於是,漢民族也就在千百年來的同化異族過程中變得格外獨尊,總是以天朝的身份倨傲地俯視那些弱小野蠻民族,並凝聚成了一種優越的民族心理定勢,自以為中華文明是世界上最為古老、最為先進、無可超越而放之四海皆準的普世文明。乃至到了近代,在中華民族的歷史上出現了一種相當奇怪的反常現象——拒絕接受西方先進的工業文明,頑冥不化到了令人難以想象的地步。難道說漢族傳統文化就只能同化別人,卻容不得其他先進文化改造、同化自己嗎?
第一次從夏朝開始,歷經商周秦漢共約一千五百年的時間,這是華夏民族與周圍九-九-藏-書各民族的一個高融合期。在這一時期內,華夏族通過武力征服的手段,將東夷、胡、鬼方、西戎、三苗、越、狄、巴、烏孫等多個民族融於一體,形成了中華民族的主體民族——漢族。
中華民族何以具有如此巨大的同化力呢?其原因何在?要破解這一複雜的密碼,遠非本文所能承擔。在分析漢人同化異族的過程中,我們注意到一個十分突出的現象,那就是漢文化中的某些因子與人類的深層本性頗為吻合。
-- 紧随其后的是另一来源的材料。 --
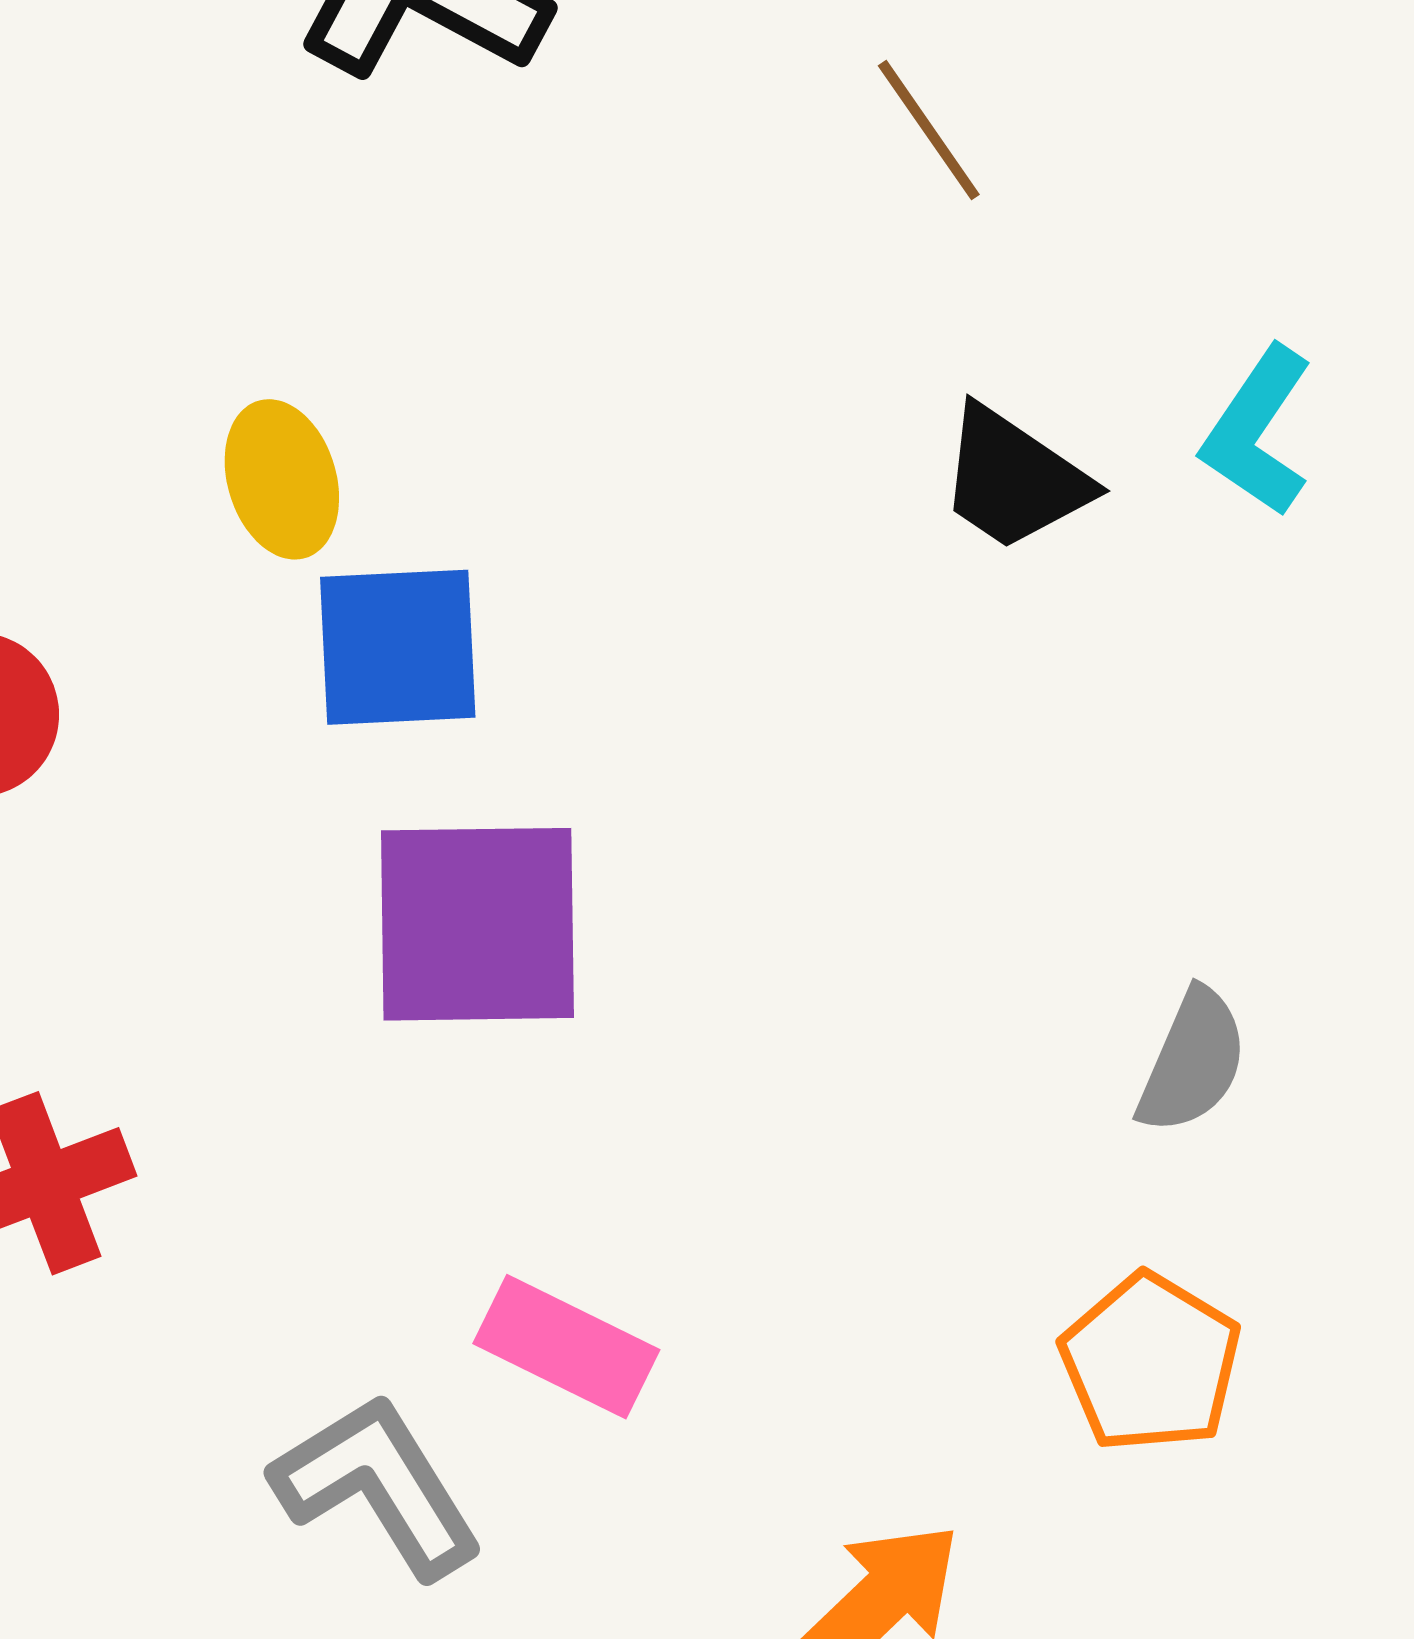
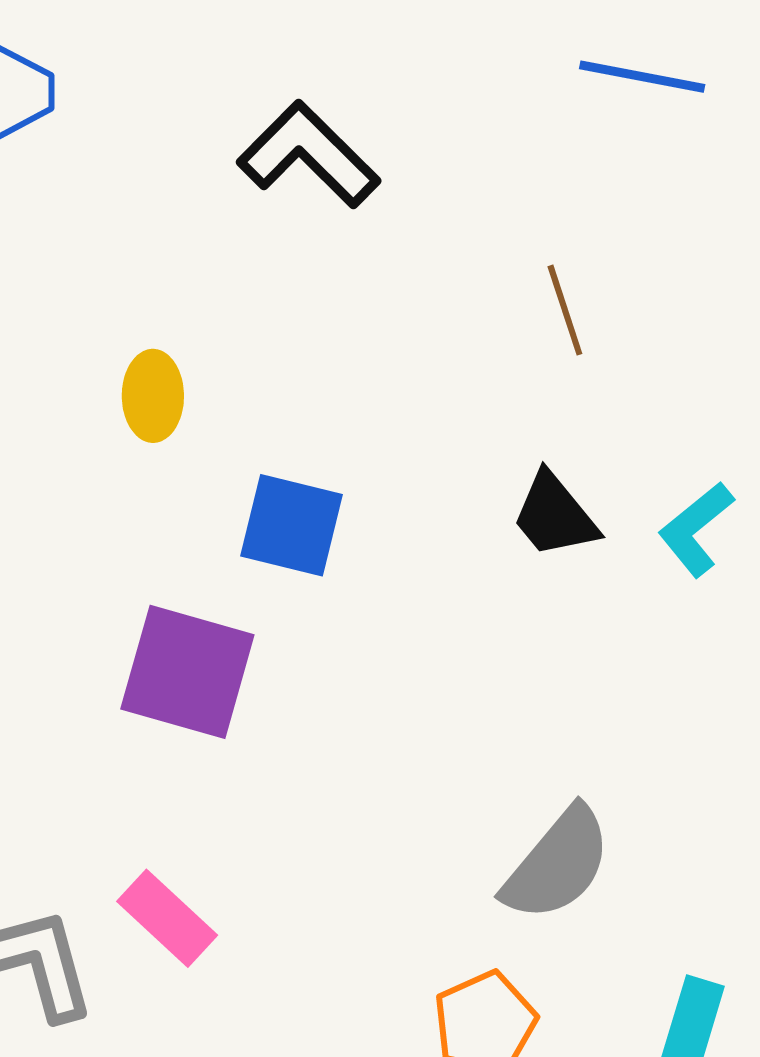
blue square: (398, 647) -> (292, 525), moved
gray semicircle: (1192, 1061) -> (557, 864), size x1.5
比如所有民族都不畏強權,但能接受因勢利導;比如人們信仰彼岸,但更多的還是關注此岸、講究實際、嚮往世俗;比如對穩定舒適、安逸享受的生活總是趨之若鶩,而漢民族的傳統生活正具有這樣的特性,在漢唐時,不少外族人(包括那些波斯商人),他們一到洛陽、長安,就「樂不思蜀」,不想回去而長期安居了;比如認同感,不因異族而遭受岐視,不以種族為劃分等級的標準,等等等等。
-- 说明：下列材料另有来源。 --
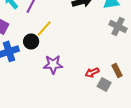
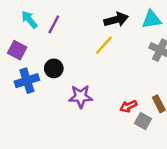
yellow line: (44, 28) -> (104, 45), moved

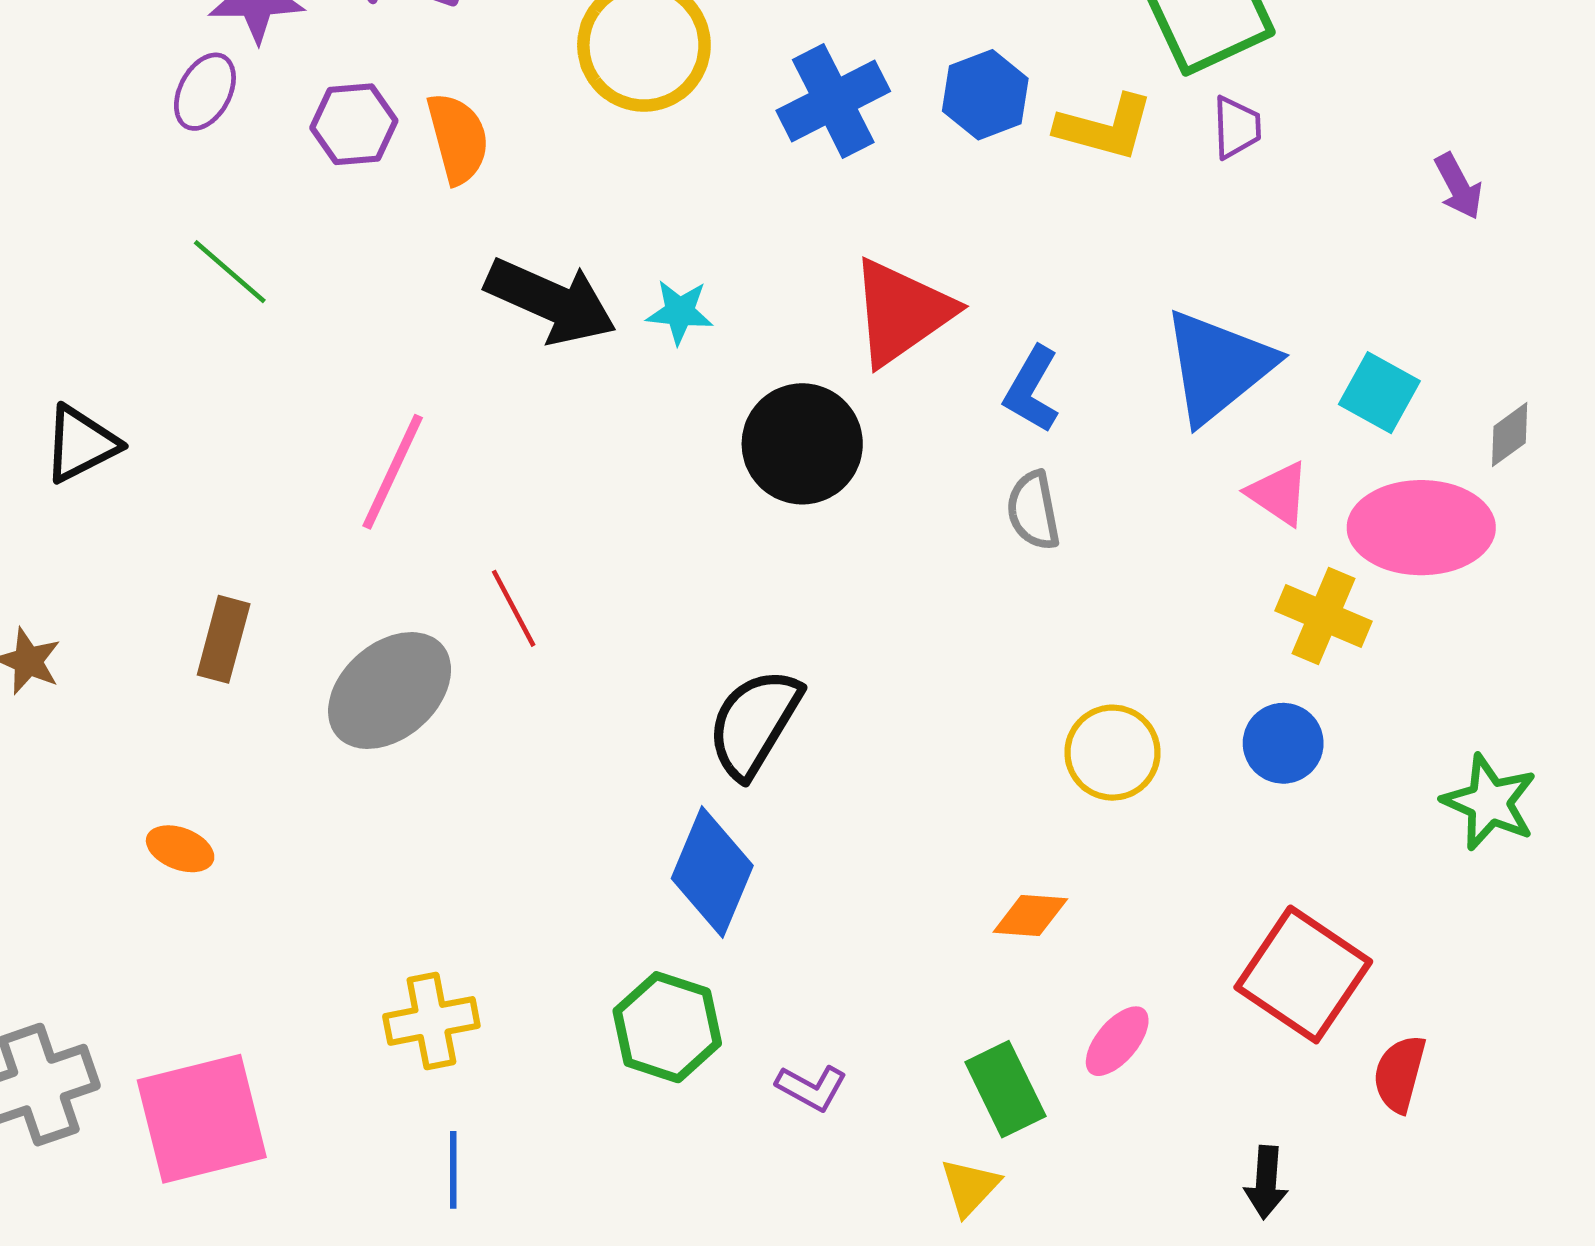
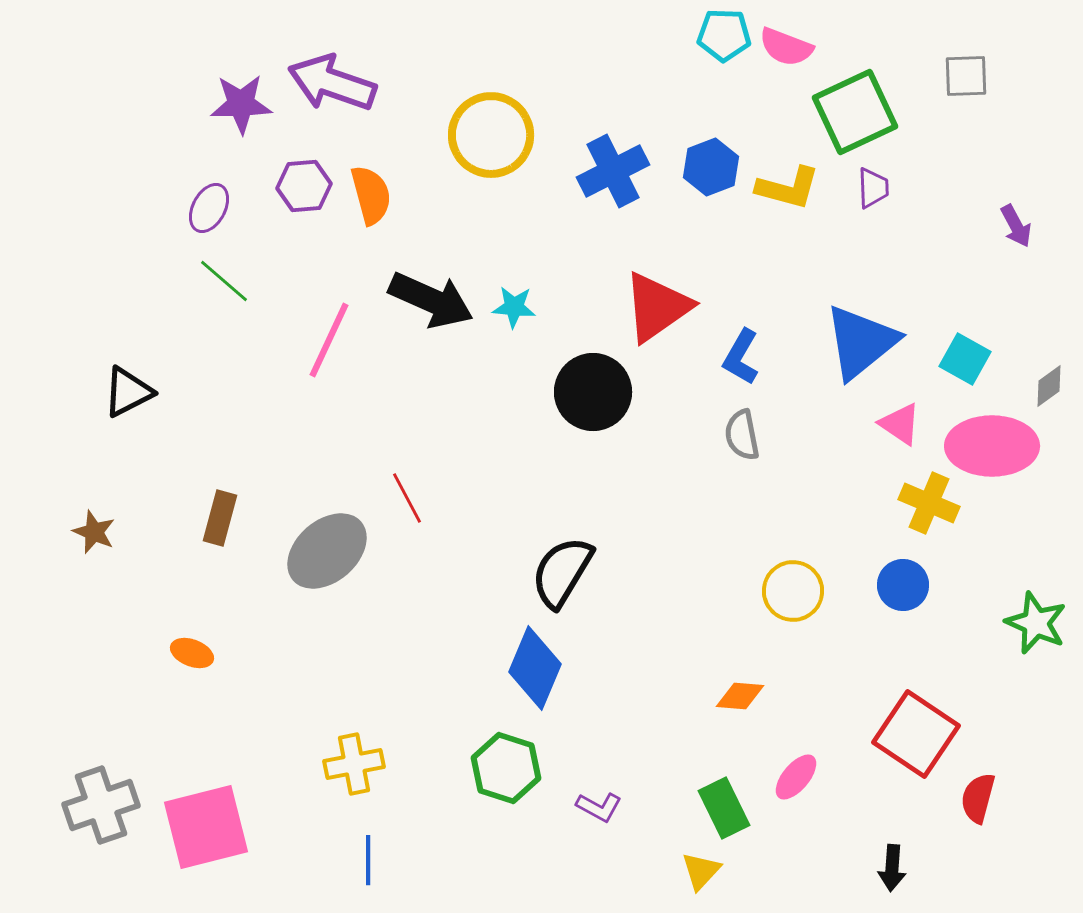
purple ellipse: (205, 92) -> (209, 208), moved
pink line: (393, 472) -> (329, 340), moved

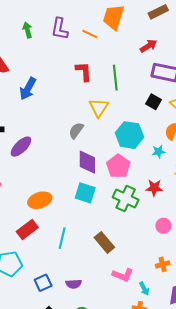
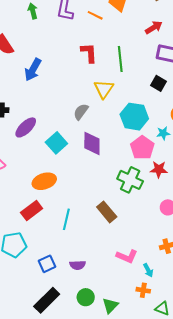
pink pentagon: (118, 166) -> (142, 148), moved
cyan square: (85, 193) -> (56, 143), moved, turned 30
brown rectangle: (104, 242) -> (107, 212), moved

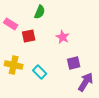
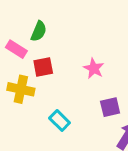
green semicircle: (40, 12) -> (39, 31), moved
yellow cross: (14, 65) -> (21, 89), moved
猶太人有自己的宗教,在公元前1世紀被羅馬人征服而失去家園,從此便開始了長達近兩千年的流亡生活。他們也曾流散到世界各地,哪怕遭受血腥的屠殺,都頑強地保持著自己民族的宗教信仰與生活習性。最早進入中國的猶太人約在公元10世紀左右,到12世紀,就有大批猶太人僑https://read.99csw.com居開封經商。剛開始,他們也能保持著本民族極為獨特的個性。壓迫導致反抗,寬容帶來融洽,融洽產生同化。漢族傳統文化那寬容、博大、柔韌的胸懷在不知不覺地改變、塑造著他們。慢慢地,他們就與漢人雜居在一起了,改漢姓、用漢名、說漢話,與漢人通婚。於是,他們的傳統語言消失了,生活習性改變了,原來的體質標誌、傳統形象(如鷹鼻)也發生了變化而與漢人無異。漢族沒有真正的宗教,他們就由過去的猶太教而改信當地的回教,還推崇並信奉儒家的道德倫理學說。到了19世紀下半葉,開封的猶太人就已被完全同化了。這在猶太民族的歷史上,恐怕也是一個特殊的例外。
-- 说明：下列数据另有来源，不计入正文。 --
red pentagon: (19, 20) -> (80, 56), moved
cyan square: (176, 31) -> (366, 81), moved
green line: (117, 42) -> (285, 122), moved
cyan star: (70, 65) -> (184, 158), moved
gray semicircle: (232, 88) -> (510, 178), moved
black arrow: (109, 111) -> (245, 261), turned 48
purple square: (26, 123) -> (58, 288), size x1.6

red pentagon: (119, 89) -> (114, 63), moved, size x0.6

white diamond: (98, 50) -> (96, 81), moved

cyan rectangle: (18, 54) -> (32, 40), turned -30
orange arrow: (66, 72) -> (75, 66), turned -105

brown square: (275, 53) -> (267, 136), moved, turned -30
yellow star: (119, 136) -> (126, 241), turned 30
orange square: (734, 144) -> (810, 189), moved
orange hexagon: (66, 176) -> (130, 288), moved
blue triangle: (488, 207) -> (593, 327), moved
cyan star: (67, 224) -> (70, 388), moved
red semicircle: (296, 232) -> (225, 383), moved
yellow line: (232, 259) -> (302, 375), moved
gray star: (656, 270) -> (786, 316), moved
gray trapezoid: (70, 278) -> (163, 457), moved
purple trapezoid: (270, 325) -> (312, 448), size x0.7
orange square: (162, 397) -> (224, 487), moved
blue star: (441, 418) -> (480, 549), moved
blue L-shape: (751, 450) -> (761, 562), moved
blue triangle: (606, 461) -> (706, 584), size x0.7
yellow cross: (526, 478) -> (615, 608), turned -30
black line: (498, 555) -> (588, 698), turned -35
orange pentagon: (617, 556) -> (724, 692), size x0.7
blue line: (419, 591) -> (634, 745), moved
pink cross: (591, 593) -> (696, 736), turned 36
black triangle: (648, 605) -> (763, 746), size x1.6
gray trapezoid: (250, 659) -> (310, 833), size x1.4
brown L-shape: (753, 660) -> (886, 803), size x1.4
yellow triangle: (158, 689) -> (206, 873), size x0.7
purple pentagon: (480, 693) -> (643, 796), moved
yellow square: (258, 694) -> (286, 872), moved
民族間的融合與同化是人類整體的一個歷史過程,也是一種不可避免的發展趨勢。由此而言,孝文帝拓跋宏在一千五百多年前嚴厲推行的全盤漢化政策,正是一種順應歷史潮流與發展趨勢的偉大改革。撇開道德層面的善惡判斷與功利性的成敗得失不論,至少他那認同先進文化的自覺之舉為後人樹立了一個可貴的榜樣。
吉普賽人迫於戰亂與災荒,約於10世紀后離開印度開始成群結隊地向外遷徙。他們沒有固定的家園,以大蓬車為交通工具和住房四處流浪,其足跡遍及歐洲、亞洲、非洲、美洲九-九-藏-書、澳洲各國。他們不事農桑,擅長音樂,酷愛歌舞,喜歡過一種居無定所的流浪生活,以卜卦、賣葯、賣藝、行乞、馴獸、修理等傳統職業為生。他們每到一地,都是入鄉不隨俗,直到今天,仍強烈地保持著自己的民族特性。可是,那些進入中國的吉普賽人卻像灑落沙漠的幾點雨滴,很快就與漢族的農耕文化融為一體了。翻遍史書,有關他們的記載也難以尋覓。
據有關氣象資料表明,中國五千年來共出現過四個寒冷時期,其最低溫度大致在公元前1000年、公元400年、公元1200年、公元1700年左右。氣候寒冷導致北方游牧民族的生存環境舉步維艱,他們不得不南下劫掠入侵。中華民族大融合的高峰期正好與游牧民族南下中原的時間基本吻合:第一次是西周後期的北方狄人大舉南侵,第二次是魏晉南北朝的五胡亂華,第三次是宋、元時期的契丹、女真、蒙古族連續南下,第四次是清廷入關。
第三次民族大融合,大致發生在宋遼金元時期,其特點是在邊疆地區進行,又有党項、契丹、女真等少數民族融于漢族之中。
第四次發生在滿族入主中原的清朝,這一時期的民族大融合奠定了現代中國的疆域及中華民族的基礎。
全世界延續、發展至今的民族,大約還有兩千多個,大到近十億民眾,小九-九-藏-書的只有幾百、幾十人口。現代所有民族,不論大小,不分強弱,他們都有自己本質上的特點,都有區別於其他民族的獨特之處,都有優越于其他民族的地方,都為人類的文化作出過或大或小的貢獻。在科技高度發達的今天,世界正在成為一個小小的「地球村」,民族間的交流與交往必然更加密切與頻繁,衝突與融合自不可免。然而,不論是衝突,還是融合,所導致的結果只有一個,那就是相互影響、相互同化。美國人種學教授哈頓曾經說過:「現代,沒有任何人可以說屬於一個純正的人種,即屬於一個本源、一個種。因為在文明世界中,所有的人種互相摻合。這種摻雜與混合是自古以來各人種之間的旅行、貿易和侵略關係的一種表現。」
在中華民族的形成和發展史上,一共有過四次民族大融合。
中原地帶不僅是一塊神奇的土地,漢族更是一個似乎能融化一切異質民族的神奇民族。不管這些民族多強大、多勇猛、多野蠻、多富特性,只要他們長期生活在中原地帶,長期與漢人交流交往,就不知不覺間改變了自己的個性與特質,而與漢人融為了一個整體。看似一盤散沙的漢民族那內在的同化力與凝聚力實在是強大得不可思議,令人肅然生畏。即以世界上最富特色、最難同化的兩個民族——吉普賽人與猶太人而言,也不例外。